The ADA Amendments Act, or the ADAAA, was signed into law by President Bush and takes effect on January 1, 2009. This Act makes significant changes to the Americans with Disabilities Act of 1990, which will pose challenges to employers in avoiding and defending claims of disability discrimination.
“The congressional intent conveyed in the ADAAA is that courts should focus on whether covered employers are complying with their obligations under the Act, rather than on whether an individual’s impairment constitutes a covered disability,” says Patricia Diulus-Myers, a partner and a member of Jackson Lewis LLP’s Disability, Leave and Health Management Practice Group.
Smart Business spoke with Diulus-Myers about the new law’s implications.
What’s so new about the ADAAA?
The ADAA is a reaction by Congress to the perception that the judiciary has too narrowly construed the scope of an individual’s access to protection under the ADA, thus limiting rights of the disabled. Historically, employers have won more than 95 percent of ADA lawsuits, mainly because of the narrow construction courts have given to the definition of a ‘disability.’ In referencing several landmark ADA-related Supreme Court decisions, the Act’s expressed purpose is to overturn those decisions and to have the definition of ‘disability’ interpreted more broadly.
What should employers do?
Companies will face more challenging ADA issues and should prepare to defend more complex cases in this area. Now is a good time to review existing procedures for compliance at every stage of employment, including hiring, medical testing, accommodations, leaves and termination.
Those dealing with leave and health management issues should be well aware of the amendments and have processes in place to address requests for accommodation. Training in this area will be critical.
Other considerations include:
- When determining who is covered under leave management policies and if accommodations should be provided or if they pose undue hardships, be prepared to defend those judgments.
- Evaluate workplace risks according to the ‘direct threat’ standard under the ADA.
- Essential job functions, performance and conduct standards should be scrutinized as to their job-relatedness.
- Documentation and record keeping will be very important in order to defend these decisions in a court of law.
How will legal decisions be affected under the ADAAA?
It will be easier for ADA plaintiffs to prove that they are disabled. Prior to the amendments, mitigating measures such as prostheses and medication could be considered in this analysis, but the ADAAA has rejected such consideration. Whether someone is ‘regarded as’ being disabled, is another factor under the ADA, and the amendments have made it easier for plaintiffs here also. A plaintiff can prevail in showing he or she is ‘regarded as’ having a disability, whether or not the physical or mental impairment actually limits or is perceived to limit a major life activity.
Whether more plaintiffs will prevail at trial remains to be seen. Courts will be less likely to rule in an employer’s favor, both on summary judgment before trial, or by directing a verdict for the employer at trial.

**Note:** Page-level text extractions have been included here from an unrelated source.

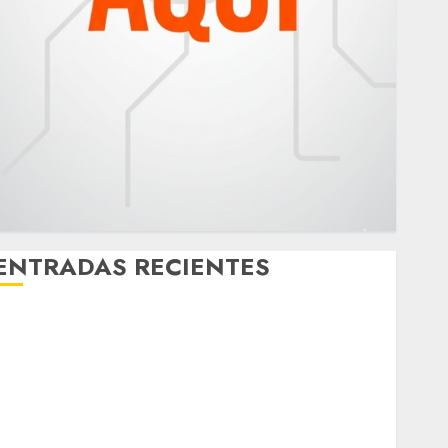
ENTRADAS RECIENTES
¿Amante de los michis? Lánzate al Museo del Gato
en CDMX
Metro CDMX comparte experiencias del programa
Salvemos Vidas con el Metro de Chile
CDMX reforzará protección del patrimonio familiar;
anuncian nuevas acciones contra el despojo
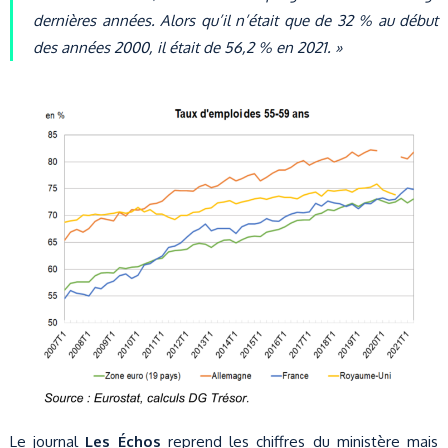
dernières années. Alors qu’il n’était que de 32 % au début
des années 2000, il était de 56,2 % en 2021. »
Le journal
Les Échos
reprend les chiffres du ministère mais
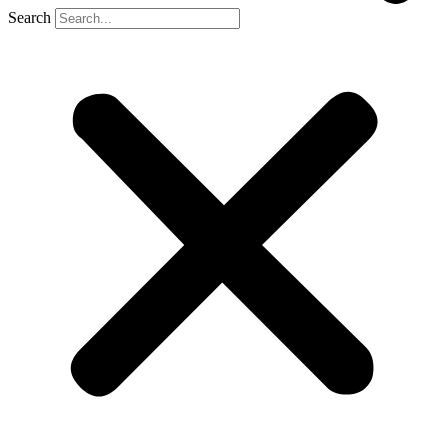
Search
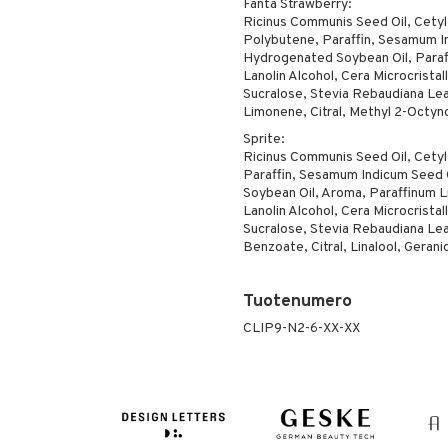
Fanta Strawberry:
Ricinus Communis Seed Oil, Cetyl 
Polybutene, Paraffin, Sesamum In
Hydrogenated Soybean Oil, Paraf
Lanolin Alcohol, Cera Microcristall
Sucralose, Stevia Rebaudiana Leaf
Limonene, Citral, Methyl 2-Octyn
Sprite:
Ricinus Communis Seed Oil, Cetyl
Paraffin, Sesamum Indicum Seed O
Soybean Oil, Aroma, Paraffinum L
Lanolin Alcohol, Cera Microcristall
Sucralose, Stevia Rebaudiana Leaf
Benzoate, Citral, Linalool, Geranio
Tuotenumero
CLIP9-N2-6-XX-XX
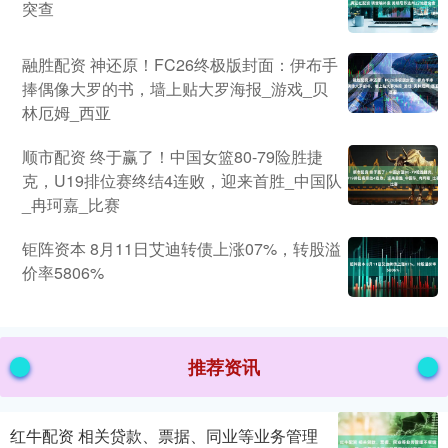
突查
融胜配资 神还原！FC26终极版封面：伊布手
捧偶像大罗的书，墙上贴大罗海报_游戏_贝
林厄姆_西亚
顺市配资 终于赢了！中国女篮80-79险胜捷
克，U19排位赛终结4连败，迎来首胜_中国队
_冉珂嘉_比赛
钜阵资本 8月11日艾迪转债上涨07%，转股溢
价率5806%
推荐资讯
红牛配资 相关贷款、票据、同业等业务管理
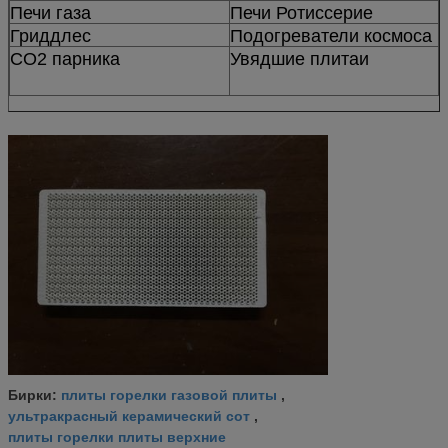
Печи газа
Печи Ротиссерие
Гриддлес
Подогреватели космоса
СО2 парника
Увядшие плитаи
плиты горелки газовой плиты
Бирки:
,
ультракрасный керамический сот
,
плиты горелки плиты верхние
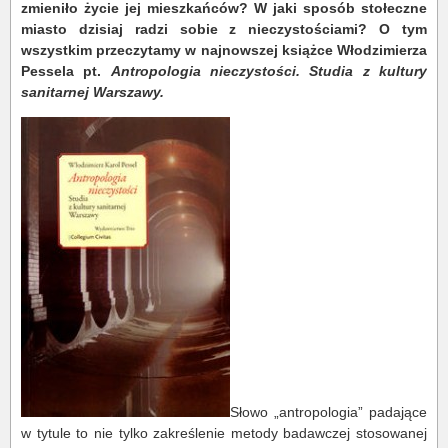
zmieniło życie jej mieszkańców? W jaki sposób stołeczne
miasto dzisiaj radzi sobie z nieczystościami? O tym
wszystkim przeczytamy w najnowszej książce Włodzimierza
Pessela pt.
Antropologia nieczystości. Studia z kultury
sanitarnej Warszawy.
Słowo „antropologia” padające
w tytule to nie tylko zakreślenie metody badawczej stosowanej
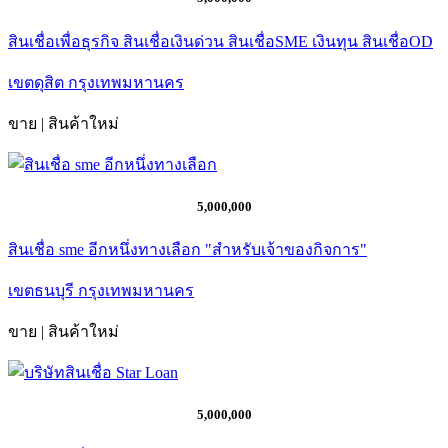
สินเชื่อเพื่อธุรกิจ สินเชื่อเงินด่วน สินเชื่อSME เงินทุน สินเชื่อOD
เขตดุสิต กรุงเทพมหานคร
ขาย | สินค้าใหม่
5,000,000
สินเชื่อ sme อีกหนึ่งทางเลือก "สำหรับเจ้าของกิจการ"
เขตธนบุรี กรุงเทพมหานคร
ขาย | สินค้าใหม่
5,000,000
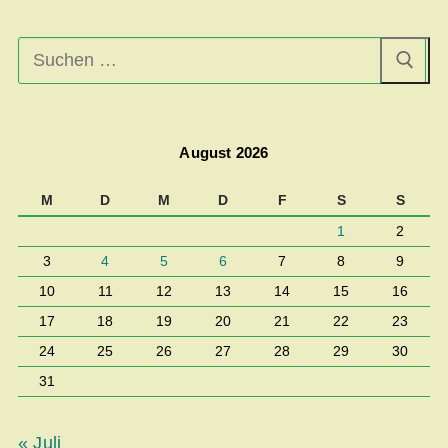
Suchen
nach:
August 2026
M
D
M
D
F
S
S
1
2
3
4
5
6
7
8
9
10
11
12
13
14
15
16
17
18
19
20
21
22
23
24
25
26
27
28
29
30
31
« Juli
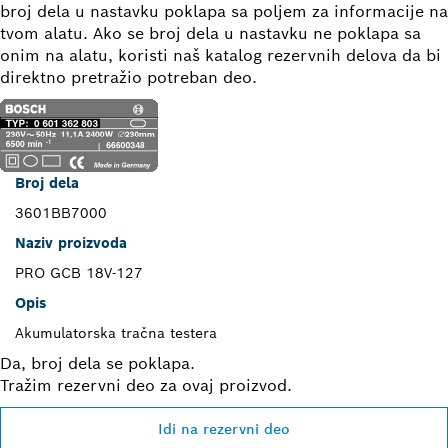
broj dela u nastavku poklapa sa poljem za informacije na
tvom alatu. Ako se broj dela u nastavku ne poklapa sa
onim na alatu, koristi naš katalog rezervnih delova da bi
direktno pretražio potreban deo.
Broj dela
3601BB7000
Naziv proizvoda
PRO GCB 18V-127
Opis
Akumulatorska tračna testera
Da, broj dela se poklapa.
Tražim rezervni deo za ovaj proizvod.
Idi na rezervni deo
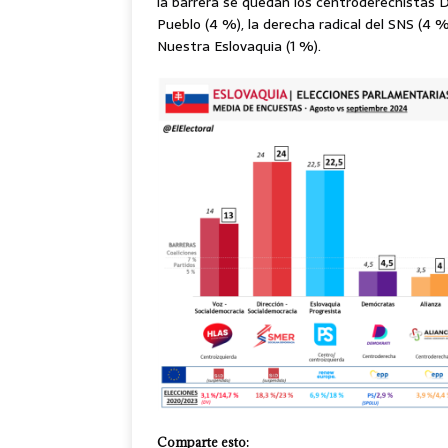
la barrera se quedan los centroderechistas D
Pueblo (4 %), la derecha radical del SNS (4 %
Nuestra Eslovaquia (1 %).
Comparte esto:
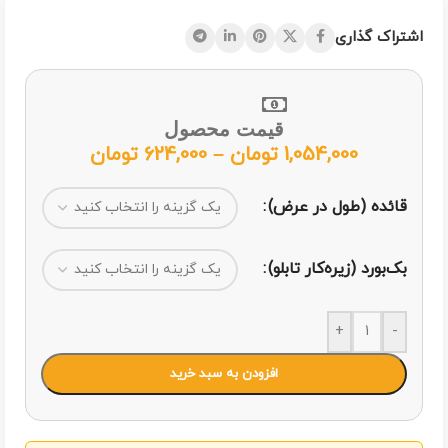
اشتراک گذاری
قیمت محصول
1,054,000
تومان
–
624,000
تومان
قائده (طول در عرض)
بک‌بورد (زیره‌کار تابلو)
+
-
افزودن به سبد خرید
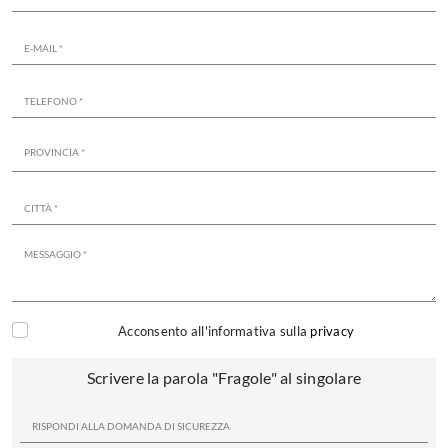
Acconsento all'informativa sulla
privacy
Scrivere la parola "Fragole" al singolare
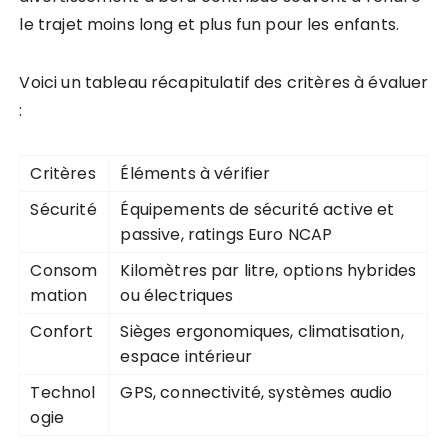
le trajet moins long et plus fun pour les enfants.
Voici un tableau récapitulatif des critères à évaluer
:
Critères
Éléments à vérifier
Sécurité
Équipements de sécurité active et
passive, ratings Euro NCAP
Consom
Kilomètres par litre, options hybrides
mation
ou électriques
Confort
Sièges ergonomiques, climatisation,
espace intérieur
Technol
GPS, connectivité, systèmes audio
ogie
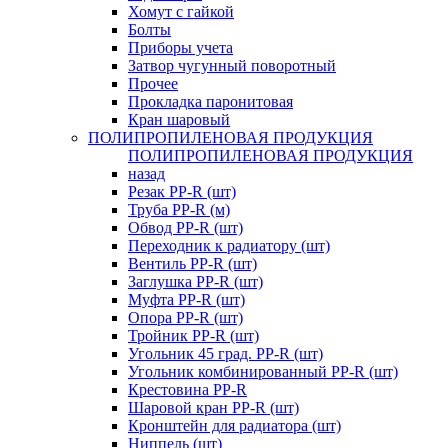
Хомут с гайкой
Болты
Приборы учета
Затвор чугунный поворотный
Прочее
Прокладка паронитовая
Кран шаровый
ПОЛИПРОПИЛЕНОВАЯ ПРОДУКЦИЯ
ПОЛИПРОПИЛЕНОВАЯ ПРОДУКЦИЯ
назад
Резак PP-R (шт)
Труба PP-R (м)
Обвод PP-R (шт)
Переходник к радиатору (шт)
Вентиль PP-R (шт)
Заглушка PP-R (шт)
Муфта PP-R (шт)
Опора PP-R (шт)
Тройник PP-R (шт)
Угольник 45 град. PP-R (шт)
Угольник комбинированный PP-R (шт)
Крестовина PP-R
Шаровой кран PP-R (шт)
Кронштейн для радиатора (шт)
Ниппель (шт)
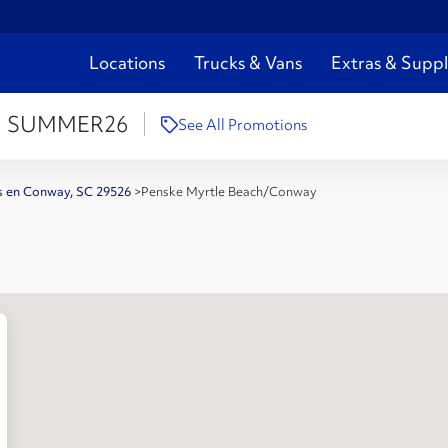
Locations
Trucks & Vans
Extras & Suppl
:
SUMMER26
See All Promotions
es en Conway, SC 29526
>
Penske Myrtle Beach/Conway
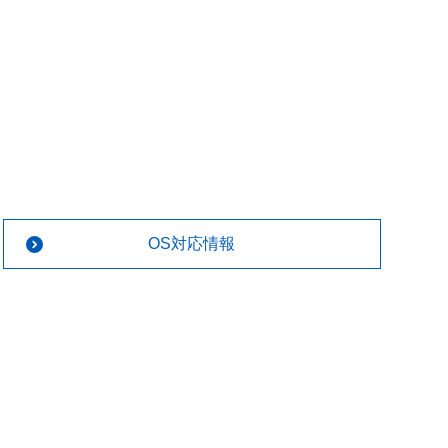
OS対応情報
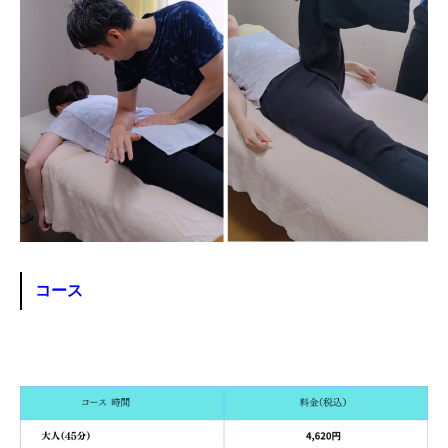
お客様の声
STAFF
問い合わせ
コース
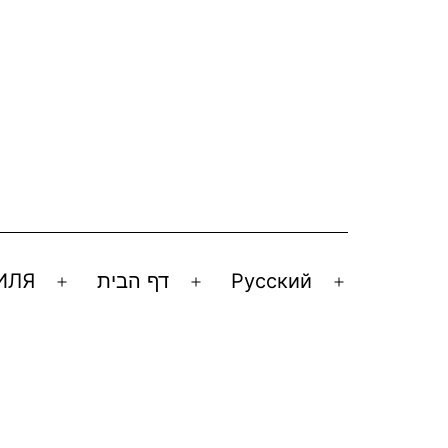
ИЛЯ
דף הבית
Русский
Открыть
Открыть
Открыть
меню
меню
меню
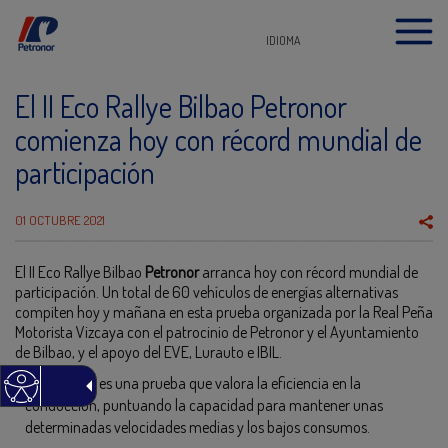
IDIOMA
El II Eco Rallye Bilbao Petronor
comienza hoy con récord mundial de
participación
01 OCTUBRE 2021
El II Eco Rallye Bilbao
Petronor
arranca hoy con récord mundial de
participación. Un total de 60 vehículos de energías alternativas
compiten hoy y mañana en esta prueba organizada por la Real Peña
Motorista Vizcaya con el patrocinio de Petronor y el Ayuntamiento
de Bilbao, y el apoyo del EVE, Lurauto e IBIL.
Un eco rally es una prueba que valora la eficiencia en la
conducción, puntuando la capacidad para mantener unas
determinadas velocidades medias y los bajos consumos.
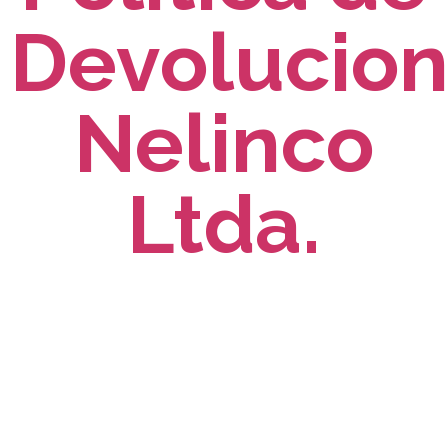
Devolucio
Nelinco
Ltda.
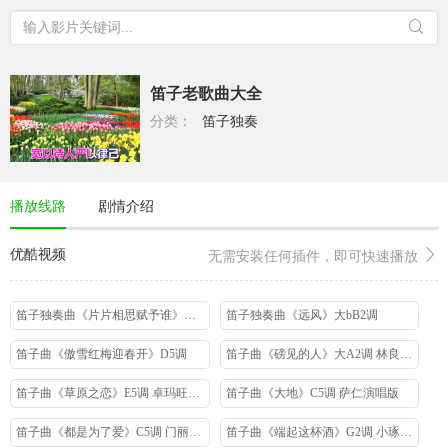
笛子老歌曲大全
分类：
笛子独奏
播放线路
剧情介绍
优酷视频
无需安装任何插件，即可快速播放
笛子独奏曲《片片相思赋予谁》大bB2调
笛子独奏曲《远风》大bB2调
笛子曲《傲雪红梅迎春开》D5调
笛子曲《磅见的人》大A2调 林良欢演唱版
笛子曲《草原之恋》E5调 卓玛旺姆演唱版
笛子曲《大地》C5调 萨仁演唱版
笛子曲《都是为了爱》C5调 门丽演唱版
笛子曲《端起这杯酒》G2调 小琢演唱版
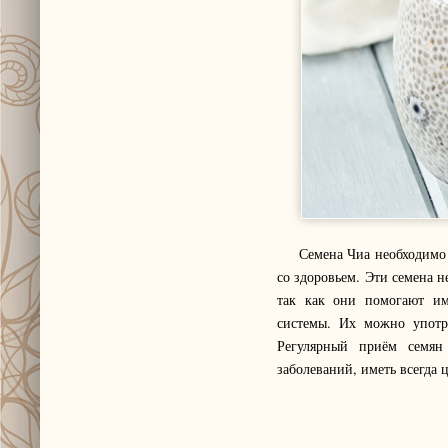
Семена Чиа необходимо еж
со здоровьем. Эти семена н
так как они помогают им
системы. Их можно употре
Регулярный приём семян
заболеваний, иметь всегда 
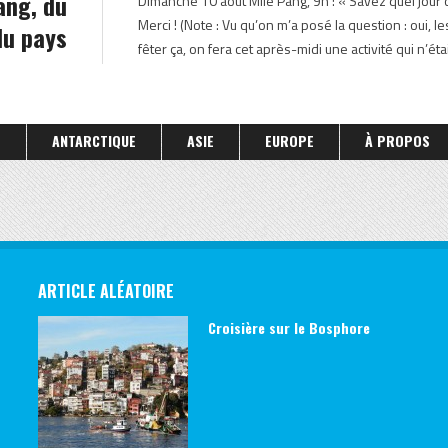
ang, du
Dimanche 10 août Mlle Pang, 9h : « Savez quel jour o
Merci ! (Note : Vu qu’on m’a posé la question : oui,
du pays
fêter ça, on fera cet après-midi une activité qui n’ét
S
ANTARCTIQUE
ASIE
EUROPE
À PROPOS
ARTICLE ALÉATOIRE
Croisière sur le Bosphore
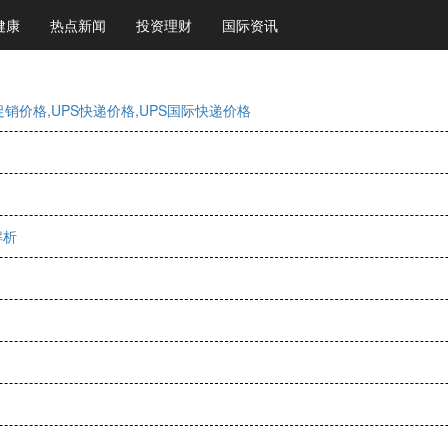
健康
热点新闻
投资理财
国际资讯
销价格,UPS快递价格,UPS国际快递价格
解析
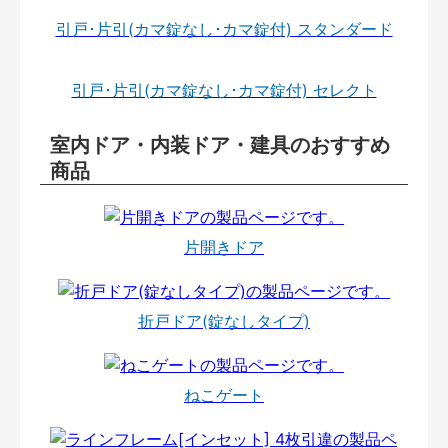
引戸･片引(カマ錠なし･カマ錠付) スタンダード
引戸･片引(カマ錠なし･カマ錠付) セレクト
室内ドア・内装ドア・建具のおすすめ
商品
片開きドア
折戸ドア(錠なしタイプ)
ねこゲート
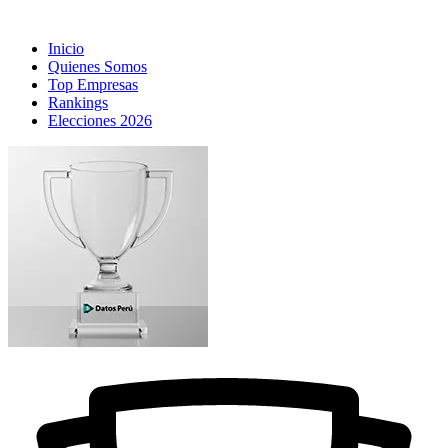
Inicio
Quienes Somos
Top Empresas
Rankings
Elecciones 2026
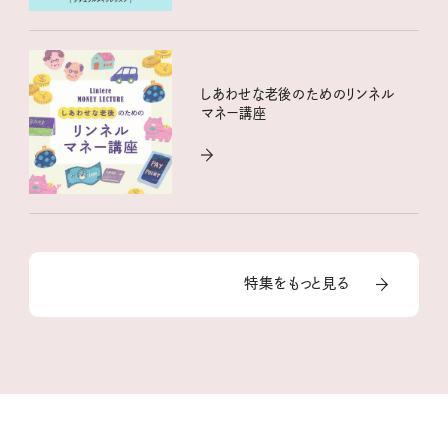
しあわせな老後のためのリンネル
マネー講座
特集をもっと見る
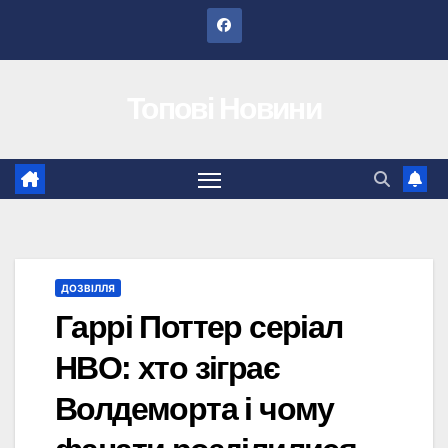
Перейти
до
вмісту
Топові Новини
ДОЗВІЛЛЯ
Гаррі Поттер серіал
HBO: хто зіграє
Волдеморта і чому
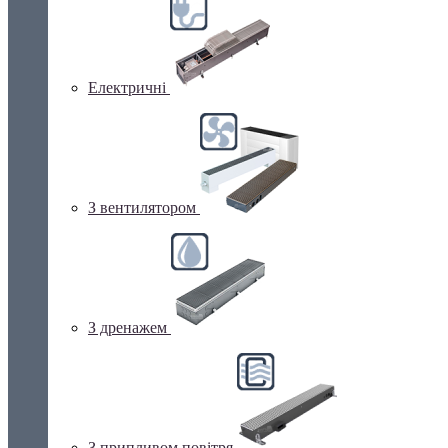
Електричні
З вентилятором
З дренажем
З припливом повітря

Thus, juries
will be deciding these cases more frequently.
Can you cite an example of how the new law can impact past court decisions?
Let’s take a plaintiff who has a limp. Under the old act, the limp alone probably would not constitute a disability. Under the amendments, courts are cautioned not to give extensive analysis to the alleged disability, so a limp alone may constitute a disability. And, because the limp may be related to a chronic condition that lasts more than six months, the plaintiff more easily can prove a ‘regarded as’ disabled claim. In such a case, the new act does not require a showing that the alleged impairment is even perceived to limit a major life activity. Luckily, employers will not be required to reasonably accommodate individuals who are only ‘regarded as’ disabled. This is just one of many conditions to which courts will be giving closer scrutiny.
How can employers assure that their key personnel are versed on the law?
Both the ADA and Family and Medical Leave Act are very complex statutes which require familiarity, education and experience. No one should tackle these issues without a firm knowledge base. Some law firms offer ‘preventive lawyering’ through training programs for key legal and human resources personnel, and educational programs on cutting-edge workplace laws. On-going counseling and legal updates are also recommended to remain current on leave management developments. One resource available to employers, particularly for attendance issues, is the EEOC’s new ADA Guidance on Performance and Conduct Standards.
Do you anticipate more ADA litigation in the coming months and years?
Yes. Plaintiffs’ attorneys will welcome the amendments, since the prior hurdle of proving a covered disability won’t be a significant focus of courts. In the past, in view of the 95 percent failure rate, these cases were avoided. Now, they’ll be more attractive.